Set out exactly, line by line, the stretch of data below that begins at the line containing "Dostupan odmah u radnji" and ends at the line containing "Žiralno · Gotovinski · Pouzeće · Kartica", with both ends kept.
==== SUPPLIED MATERIAL
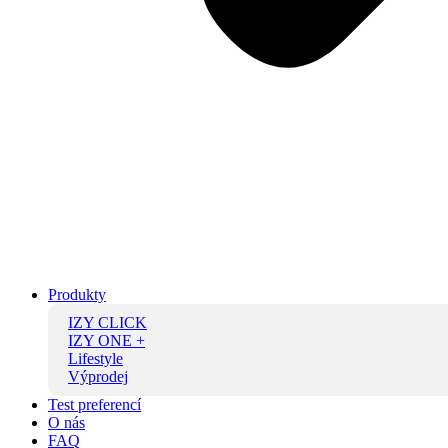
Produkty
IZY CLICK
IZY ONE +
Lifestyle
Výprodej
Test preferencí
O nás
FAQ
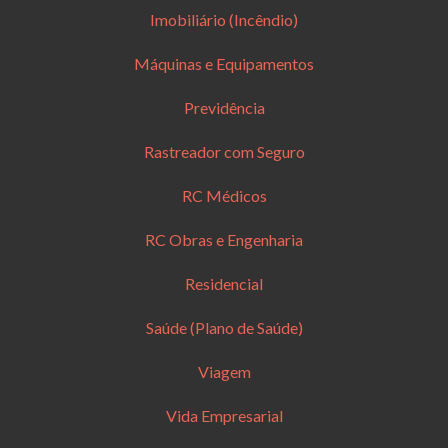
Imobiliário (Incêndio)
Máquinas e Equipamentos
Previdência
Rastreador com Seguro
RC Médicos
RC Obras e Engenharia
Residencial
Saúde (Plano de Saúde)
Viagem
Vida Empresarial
========
==== SUPPLIED MATERIAL
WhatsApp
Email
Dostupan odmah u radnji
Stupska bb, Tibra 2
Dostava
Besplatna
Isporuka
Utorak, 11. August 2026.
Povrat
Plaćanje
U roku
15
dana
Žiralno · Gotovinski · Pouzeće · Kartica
========
COMPLETED EXERCISE |
Dostupan odmah u radnji
Stupska bb, Tibra 2
Dostava
Besplatna
Isporuka
Utorak, 11. August 2026.
Povrat
Plaćanje
U roku
15
dana
Žiralno · Gotovinski · Pouzeće · Kartica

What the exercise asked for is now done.